30 977 AIVD

Nr. 51 BRIEF VAN DE MINISTER VAN BINNENLANDSE ZAKEN EN KONINKRIJKSRELATIES

Aan de Voorzitter van de Tweede Kamer der Staten-Generaal

Den Haag, 5 april 2013

Door middel van deze brief informeer ik de Tweede Kamer over de hoofdlijnen van het AIVD Jaarplan 2013. Het AIVD Jaarplan 2013 vormt een nadere uitwerking van het beleidsartikel 2 van de begroting van het ministerie van Binnenlandse Zaken en Koninkrijksrelaties (Tweede Kamer, 2012–2013, 33 400 VII, nr. 2). Het Jaarplan zelf is vanwege zijn inhoud staatsgeheim gerubriceerd en is integraal gedeeld met uw Commissie voor de Inlichtingen- en Veiligheidsdiensten. Het is gelijktijdig met het jaarplan van de MIVD besproken en geaccordeerd in de Raad voor de Inlichtingen- en Veiligheidsdiensten van 29 januari jl. en daaropvolgend in de Ministerraad vastgesteld.

Trends en ontwikkelingen met impact op de nationale veiligheid

Het AIVD Jaarplan 2013 is zoals gebruikelijk opgesteld mede op basis van behoeftestellingen vanuit samenwerkingspartners en belangendragers en op basis van risico- en trendanalyses van de AIVD zelf. De belangrijkste trends en ontwikkelingen met impact op de nationale veiligheid zijn technologisering en internationalisering.

Steeds meer informatie wordt door bedrijven, overheden en burgers digitaal opgeslagen, gekoppeld en via internetverbindingen en cloud computing (inter)nationaal gedeeld. De ICT-infrastructuur, maar ook de economie en de samenleving, wordt hierdoor kwetsbaarder voor aantastingen door zowel staten als criminele en extremistische groepen. Criminelen en terroristen (al dan niet handelend in opdracht van staten) beveiligen en maskeren hun gebruik van ICT-middelen steeds beter (via encryptie), waardoor het gemakkelijker wordt om activiteiten aan het oog van opsporingsinstanties en inlichtingen- en veiligheidsdiensten te onttrekken. De dreiging van cyber-inbreuken op de nationale veiligheid manifesteert zich steeds nadrukkelijker.

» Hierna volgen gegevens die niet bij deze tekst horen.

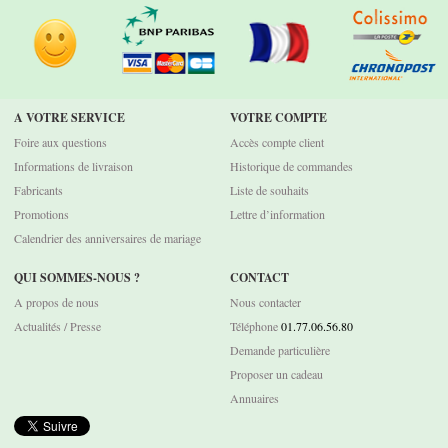
A VOTRE SERVICE
VOTRE COMPTE
Foire aux questions
Accès compte client
Informations de livraison
Historique de commandes
Fabricants
Liste de souhaits
Promotions
Lettre d’information
Calendrier des anniversaires de mariage
QUI SOMMES-NOUS ?
CONTACT
A propos de nous
Nous contacter
Actualités / Presse
Téléphone
01.77.06.56.80
Demande particulière
Proposer un cadeau
Annuaires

Bovenop de bestaande langdurige politieke conflicten in de wereld leiden schaarse grondstoffen, energievoorzieningszekerheid en het belang van hoogwaardige technologie en kennis tot spanningen tussen staten, maar ook tot spanningen binnen staten of regio’s. Deze kunnen op hun beurt (bijvoorbeeld via migratie of politieke druk) weer andere landen of regio’s beïnvloeden en destabiliseren. Met name de regio’s aan de grenzen van Europa – Noord-Afrika en het Midden-Oosten – kenmerken zich steeds meer door instabiele regimes, een toename van het aantal failed states en terrorismedreiging.

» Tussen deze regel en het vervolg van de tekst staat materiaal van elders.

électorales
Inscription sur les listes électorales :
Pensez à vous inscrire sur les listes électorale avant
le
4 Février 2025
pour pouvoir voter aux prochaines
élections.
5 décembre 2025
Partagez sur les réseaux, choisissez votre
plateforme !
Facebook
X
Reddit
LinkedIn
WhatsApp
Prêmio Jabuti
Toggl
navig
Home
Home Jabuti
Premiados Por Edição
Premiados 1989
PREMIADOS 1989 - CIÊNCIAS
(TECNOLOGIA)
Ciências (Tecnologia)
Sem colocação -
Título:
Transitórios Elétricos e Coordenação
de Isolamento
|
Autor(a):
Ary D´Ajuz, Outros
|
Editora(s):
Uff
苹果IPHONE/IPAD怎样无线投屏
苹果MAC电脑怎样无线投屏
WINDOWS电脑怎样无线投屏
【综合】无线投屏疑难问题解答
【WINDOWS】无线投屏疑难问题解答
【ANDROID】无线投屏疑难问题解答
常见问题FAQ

Als gevolg van de technologisering en internationalisering is het onderscheid tussen de «oorsprong» van dreigingen – binnenland of buitenland – steeds minder van belang. Door nieuwe communicatiemiddelen- en technieken komen dreigingen en risico’s voor de nationale veiligheid bovendien steeds vaker voort uit losse, vluchtige verbanden en netwerkstructuren. In deze virtuele netwerkwereld kunnen nieuwe extremistische groepen, maar ook individuen (lone wolves) ongemerkt een aanslag voorbereiden en uitvoeren. Kortom, dreigingen en risico’s voor Nederland worden inherent onvoorspelbaarder.

Operationele speerpunten 2013

De potentiële dreigingen en aandachtsgebieden voor de AIVD zijn per definitie groter dan met de beschikbare capaciteit kan worden bestreken. Er moet dus geprioriteerd worden. Daarbij is het van groot belang de verwachtingen van politiek, bestuur, samenwerkingspartners en belangendragers en de feitelijke en financiële mogelijkheden van de AIVD goed op elkaar af te stemmen. Dat betekent dat de dienst zich met name op die dreigingen en aandachtsgebieden toelegt die een potentieel hoge impact kunnen hebben op de (inter)nationale veiligheidsbelangen van Nederland en een erkende politiek-maatschappelijke relevantie hebben. Voor 2013 heeft dat geleid tot de onderstaande speerpunten in de operationele onderzoeken.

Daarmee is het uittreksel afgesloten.